The New Orleans tragedy highlights the need for some better measures of national well-being. If our Gross Domestic Product (GDP) is rising we tend to think that the national well being is rising. Some of the problems with assuming this direct correlation are subtle. Mexicans are happy even though economically poorer, perhaps partly due to their strong family ties. An American who moves from his pleasant home town in the Midwest to the sprawling wasteland of Southern California is probably earning more and generating more economic output but perhaps his enjoyment of life has been reduced. It would be tough to adjust for these subjective factors. Calamities such as New Orleans or 9/11 might be worth adjusting for.
Consider a less emotionally charged example. In Case 1 you decide that your Jeep Grand Cherokee isn’t big enough to carry pretzels and walnut oil back from the Trader Joe’s. You give the SUV away to your sister and buy a Chevrolet Suburban. In Case 2 you get distracted listening to NPR complain about the cruelty we are inflicting on our Afghani guests in balmy Guantanamo Bay, skid on the ice in the subfreezing depths of a Massachusetts February, and crash that Grand Cherokee into a tree. You buy a Suburban as a replacement and the local tree company is hired to remove what remains of the tree. In Case 2 the GDP will be reported as higher. In addition to a new SUV being bought a tree company was paid. Never mind that in Case 2 your sister is still walking everywhere and people who had enjoyed shade from that tree are getting skin cancer (their treatments will further inflate GDP).

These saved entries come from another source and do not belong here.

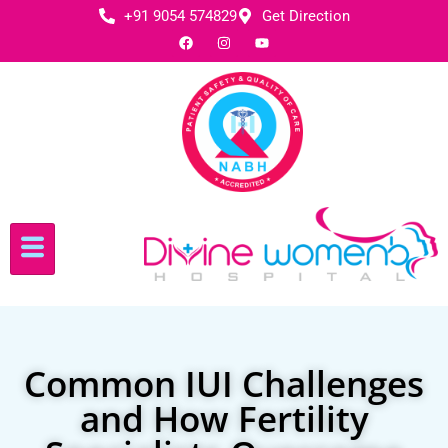
+91 9054 574829
Get Direction
Common IUI Challenges
and How Fertility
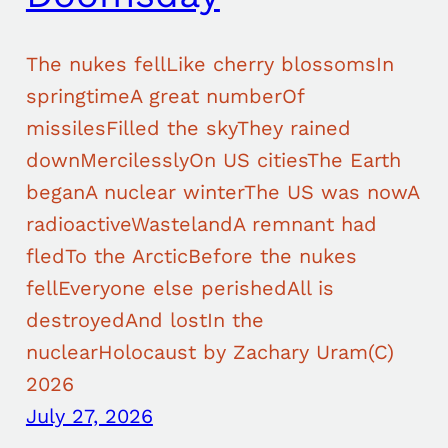
The nukes fellLike cherry blossomsIn
springtimeA great numberOf
missilesFilled the skyThey rained
downMercilesslyOn US citiesThe Earth
beganA nuclear winterThe US was nowA
radioactiveWastelandA remnant had
fledTo the ArcticBefore the nukes
fellEveryone else perishedAll is
destroyedAnd lostIn the
nuclearHolocaust by Zachary Uram(C)
2026
July 27, 2026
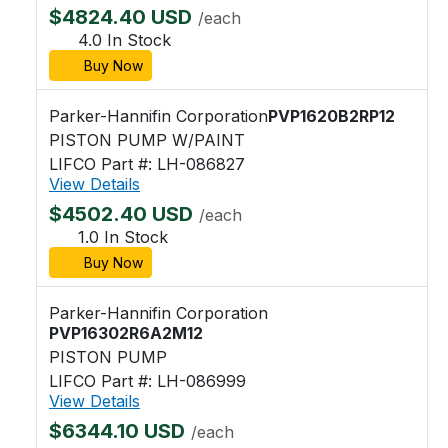
$4824.40 USD
/each
4.0 In Stock
Buy Now
Parker-Hannifin Corporation
PVP1620B2RP12
PISTON PUMP W/PAINT
LIFCO Part #: LH-086827
View Details
$4502.40 USD
/each
1.0 In Stock
Buy Now
Parker-Hannifin Corporation
PVP16302R6A2M12
PISTON PUMP
LIFCO Part #: LH-086999
View Details
$6344.10 USD
/each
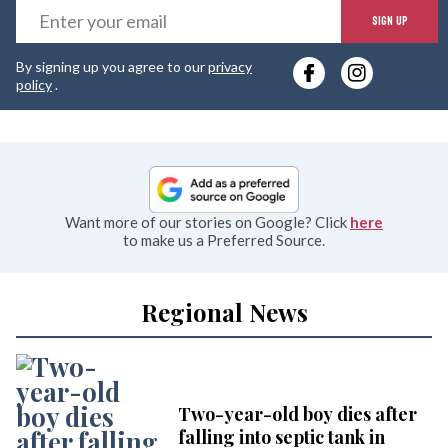
E
SIGN UP
y
By signing up you agree to our
privacy
e
policy
.
Want more of our stories on Google? Click
here
to make us a Preferred Source.
Regional News
Two-year-old boy dies after
falling into septic tank in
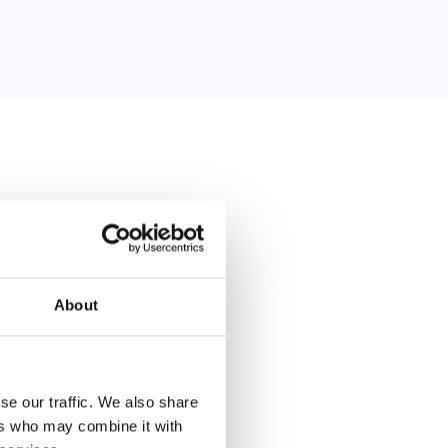
About
king
ear and what we need
se our traffic. We also share
 organised.
ers who may combine it with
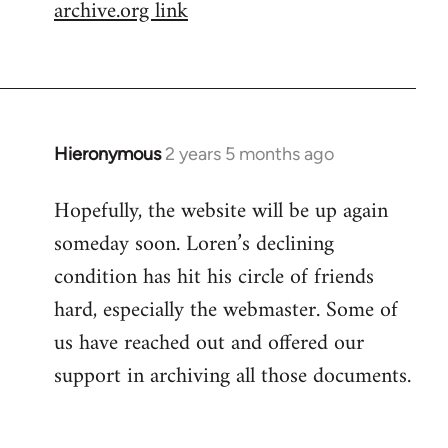
archive.org link
Hieronymous
2 years 5 months ago
Hopefully, the website will be up again
someday soon. Loren’s declining
condition has hit his circle of friends
hard, especially the webmaster. Some of
us have reached out and offered our
support in archiving all those documents.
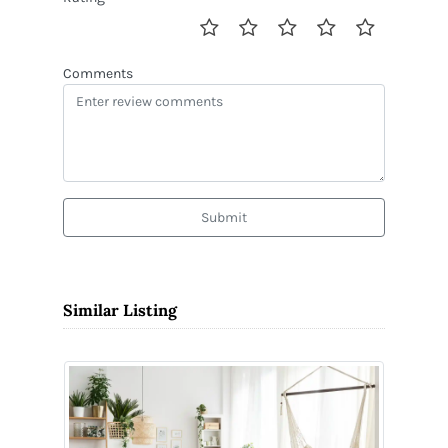
Comments
Submit
Similar Listing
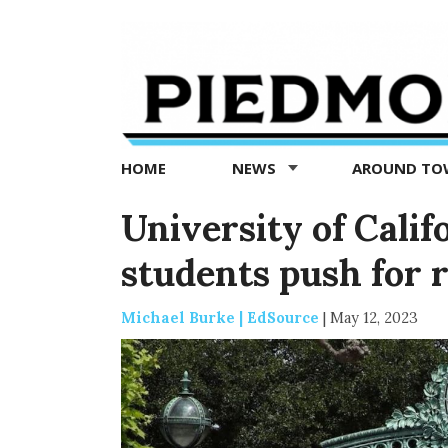
Piedmont
Exedra
-
Piedmont
HOME
NEWS
AROUND T
news
now
University of Cali
students push for 
Michael Burke | EdSource
|
May 12, 2023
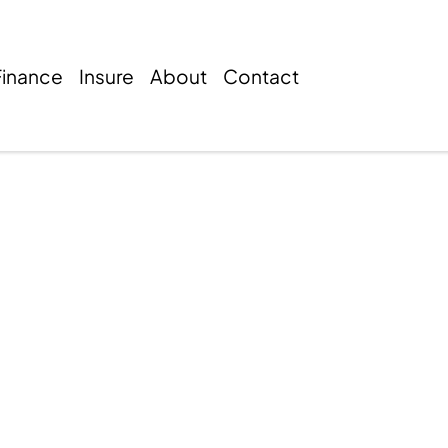
Finance
Insure
About
Contact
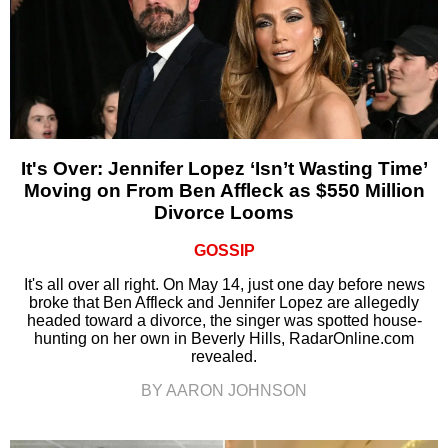
It's Over: Jennifer Lopez ‘Isn’t Wasting Time’
Moving on From Ben Affleck as $550 Million
Divorce Looms
GOSSIP
It's all over all right. On May 14, just one day before news
broke that Ben Affleck and Jennifer Lopez are allegedly
headed toward a divorce, the singer was spotted house-
hunting on her own in Beverly Hills, RadarOnline.com
revealed.
BY AARON JOHNSON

In New Orleans a tremendous amount of money will be expended on getting us back to where we were before. The same people will be living in substantially the same housing and working in substantially the same office buildings and yet $billions will have been spent to pump out water and shore up foundations. In New York at least $10 billion will be spent on rebuilding the World Trade Center site. It might be a little nicer than what was there on September 10, 2001 but functionally will be similar in terms of office space square footage. This $10 billion will be recorded as an addition to GDP but it won’t have the same positive impact the World Trade Center remaining standing and $10 billion of entirely new office space constructed in growing regions of the U.S.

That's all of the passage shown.